* EXERCISE INSTRUCTIONS: Produce word for word the lines of the data below running from the one that has "детей-инвалидов, за исключением совершивших" to the one that has "совершенные в возрасте", inclusive, and no others.

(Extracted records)

:::

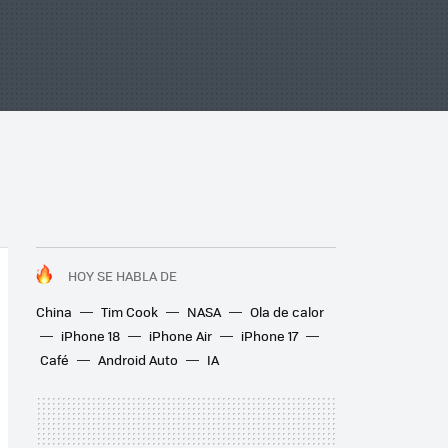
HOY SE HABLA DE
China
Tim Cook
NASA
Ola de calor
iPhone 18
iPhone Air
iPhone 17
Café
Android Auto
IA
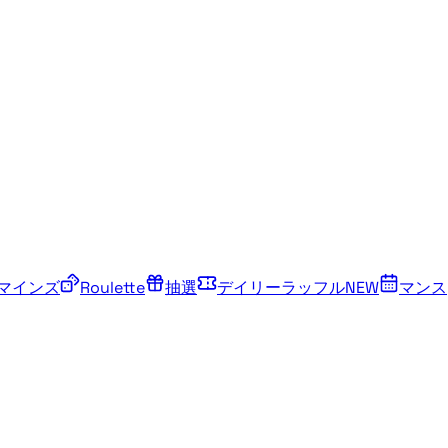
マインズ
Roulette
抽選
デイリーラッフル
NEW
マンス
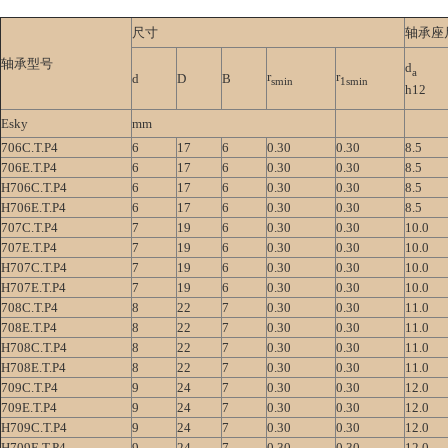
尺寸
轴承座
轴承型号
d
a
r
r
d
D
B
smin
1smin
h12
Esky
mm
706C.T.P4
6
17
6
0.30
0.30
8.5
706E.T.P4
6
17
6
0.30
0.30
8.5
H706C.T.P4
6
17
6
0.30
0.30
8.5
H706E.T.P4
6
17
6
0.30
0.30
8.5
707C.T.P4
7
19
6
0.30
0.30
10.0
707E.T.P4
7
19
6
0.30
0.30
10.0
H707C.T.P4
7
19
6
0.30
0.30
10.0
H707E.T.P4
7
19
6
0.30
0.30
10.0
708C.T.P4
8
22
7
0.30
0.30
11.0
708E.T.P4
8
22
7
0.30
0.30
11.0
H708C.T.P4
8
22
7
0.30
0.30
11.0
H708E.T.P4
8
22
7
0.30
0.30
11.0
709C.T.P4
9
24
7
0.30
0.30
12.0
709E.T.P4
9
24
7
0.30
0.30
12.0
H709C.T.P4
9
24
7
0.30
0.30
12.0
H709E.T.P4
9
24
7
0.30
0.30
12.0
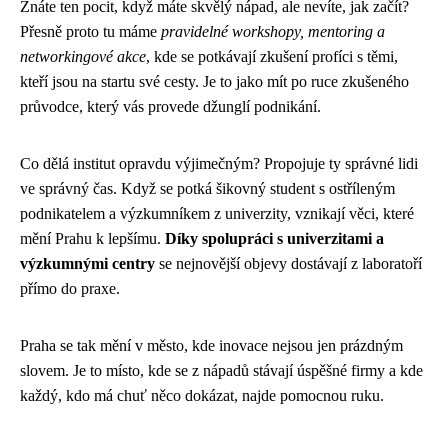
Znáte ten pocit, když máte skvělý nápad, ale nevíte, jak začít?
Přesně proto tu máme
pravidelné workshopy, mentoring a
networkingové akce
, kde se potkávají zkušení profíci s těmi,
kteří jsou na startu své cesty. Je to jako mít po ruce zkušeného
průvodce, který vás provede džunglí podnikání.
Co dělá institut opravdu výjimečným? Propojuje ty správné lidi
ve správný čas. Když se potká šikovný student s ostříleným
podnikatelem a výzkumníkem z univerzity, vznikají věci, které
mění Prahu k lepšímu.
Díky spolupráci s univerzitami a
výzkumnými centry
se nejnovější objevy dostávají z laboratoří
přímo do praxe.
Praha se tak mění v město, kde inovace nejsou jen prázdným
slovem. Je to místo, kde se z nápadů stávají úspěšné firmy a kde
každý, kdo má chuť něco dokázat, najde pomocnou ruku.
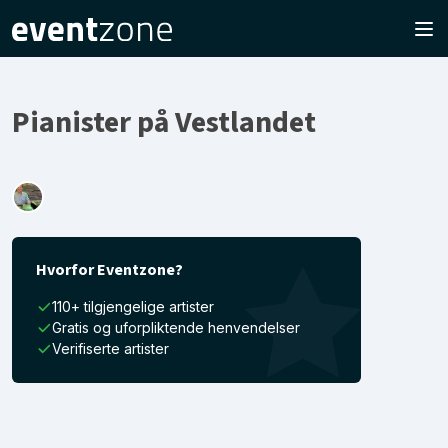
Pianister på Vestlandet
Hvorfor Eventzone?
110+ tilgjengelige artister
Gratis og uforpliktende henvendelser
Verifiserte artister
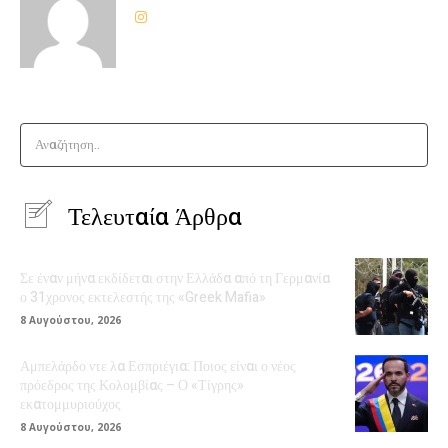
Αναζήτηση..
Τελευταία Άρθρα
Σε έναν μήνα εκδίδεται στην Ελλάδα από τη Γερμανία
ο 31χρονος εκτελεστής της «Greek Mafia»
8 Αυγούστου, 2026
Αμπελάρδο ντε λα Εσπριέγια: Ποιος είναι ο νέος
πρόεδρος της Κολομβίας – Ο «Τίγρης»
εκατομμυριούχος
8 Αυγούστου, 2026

:::

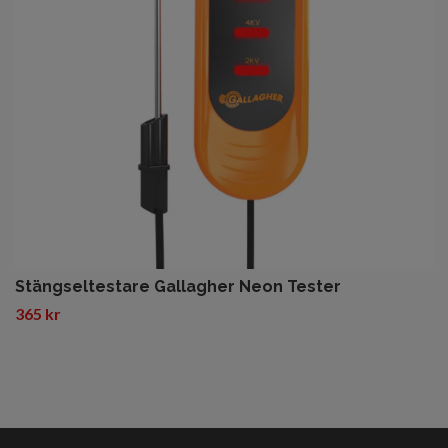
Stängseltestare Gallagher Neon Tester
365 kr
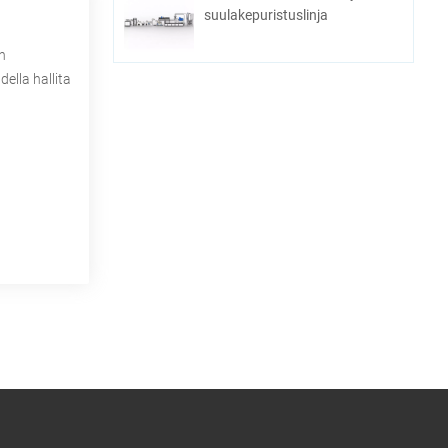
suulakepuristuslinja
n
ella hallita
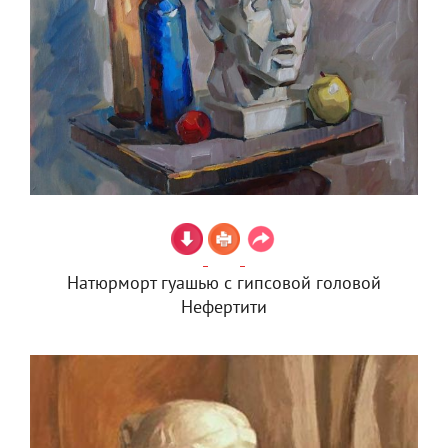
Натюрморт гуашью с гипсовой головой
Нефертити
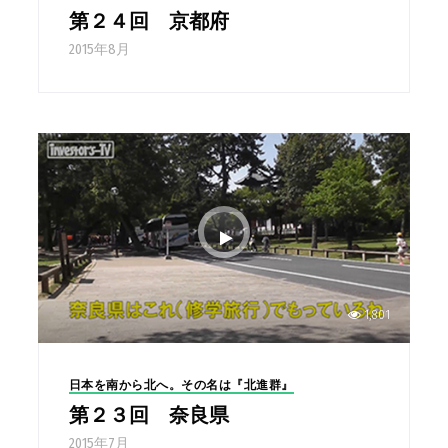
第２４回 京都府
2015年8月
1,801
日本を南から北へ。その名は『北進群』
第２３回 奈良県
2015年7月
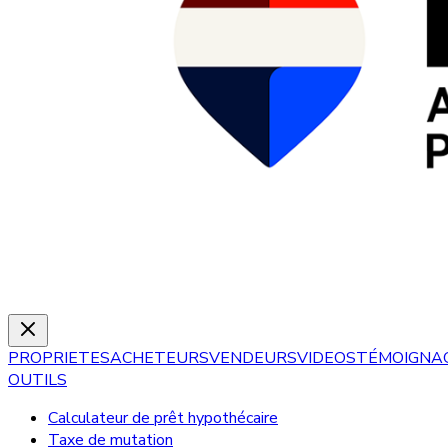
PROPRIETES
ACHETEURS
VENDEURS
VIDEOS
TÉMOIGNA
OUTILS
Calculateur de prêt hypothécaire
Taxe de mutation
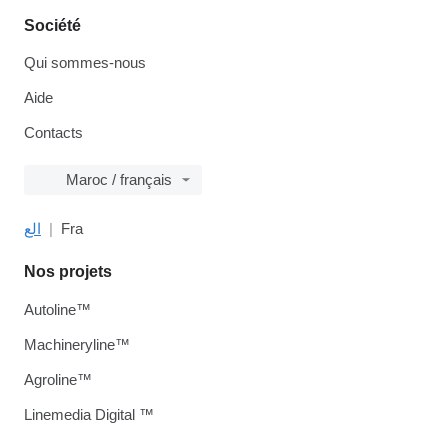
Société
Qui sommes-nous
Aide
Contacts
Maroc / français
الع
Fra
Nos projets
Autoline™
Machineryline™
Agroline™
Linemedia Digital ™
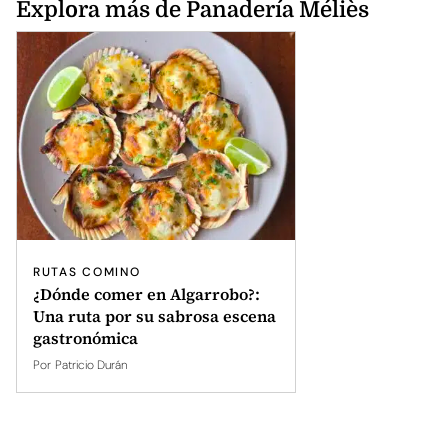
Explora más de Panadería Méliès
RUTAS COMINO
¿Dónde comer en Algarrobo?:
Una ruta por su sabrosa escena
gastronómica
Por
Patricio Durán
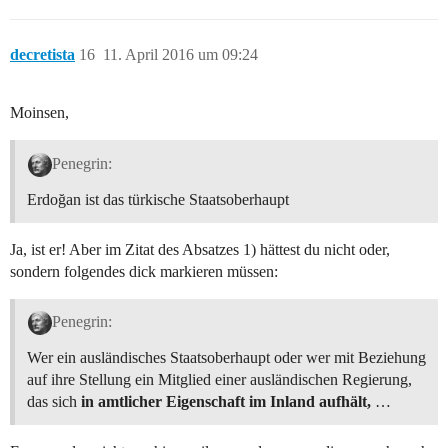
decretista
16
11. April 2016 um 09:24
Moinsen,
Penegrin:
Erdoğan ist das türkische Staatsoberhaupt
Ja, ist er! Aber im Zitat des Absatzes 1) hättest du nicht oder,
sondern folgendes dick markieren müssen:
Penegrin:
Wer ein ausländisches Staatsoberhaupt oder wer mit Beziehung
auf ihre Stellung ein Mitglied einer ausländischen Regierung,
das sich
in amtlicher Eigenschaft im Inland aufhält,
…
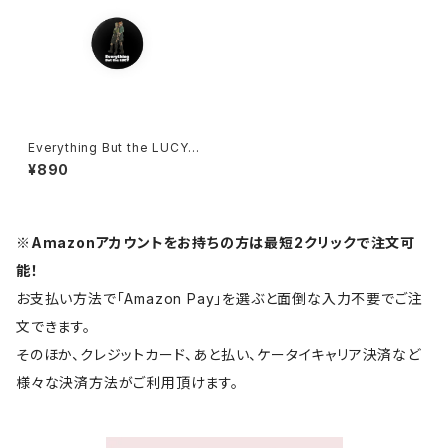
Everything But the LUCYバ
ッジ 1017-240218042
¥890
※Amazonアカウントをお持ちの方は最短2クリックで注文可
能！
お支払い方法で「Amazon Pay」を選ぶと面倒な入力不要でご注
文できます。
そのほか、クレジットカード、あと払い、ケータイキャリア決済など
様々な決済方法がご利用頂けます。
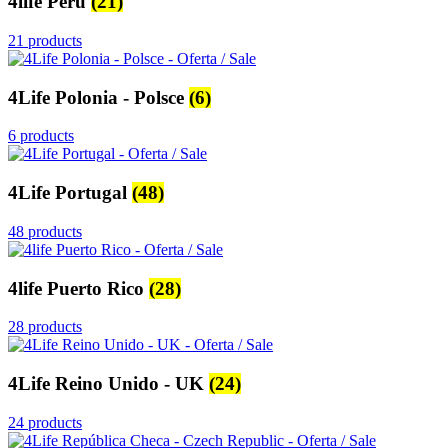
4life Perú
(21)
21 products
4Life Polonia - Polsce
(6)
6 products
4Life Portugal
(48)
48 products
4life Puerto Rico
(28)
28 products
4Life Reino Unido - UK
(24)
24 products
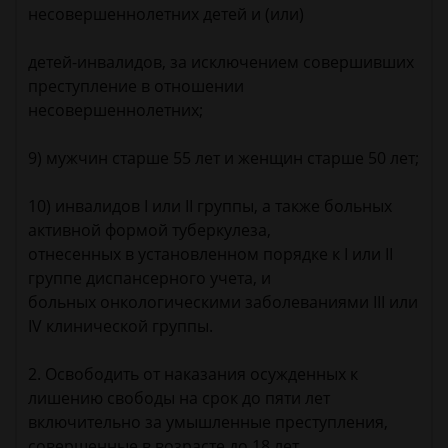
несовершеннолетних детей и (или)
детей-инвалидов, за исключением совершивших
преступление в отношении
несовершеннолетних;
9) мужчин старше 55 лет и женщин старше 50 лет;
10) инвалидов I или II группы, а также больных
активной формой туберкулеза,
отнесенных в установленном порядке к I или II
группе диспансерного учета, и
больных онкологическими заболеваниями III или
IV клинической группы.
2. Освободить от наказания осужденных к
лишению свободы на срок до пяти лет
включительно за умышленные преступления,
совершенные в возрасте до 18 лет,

:::

* RESPONSE TO THIS EXERCISE:
детей-инвалидов, за исключением совершивших
преступление в отношении
несовершеннолетних;
9) мужчин старше 55 лет и женщин старше 50 лет;
10) инвалидов I или II группы, а также больных
активной формой туберкулеза,
отнесенных в установленном порядке к I или II
группе диспансерного учета, и
больных онкологическими заболеваниями III или
IV клинической группы.
2. Освободить от наказания осужденных к
лишению свободы на срок до пяти лет
включительно за умышленные преступления,
совершенные в возрасте до 18 лет,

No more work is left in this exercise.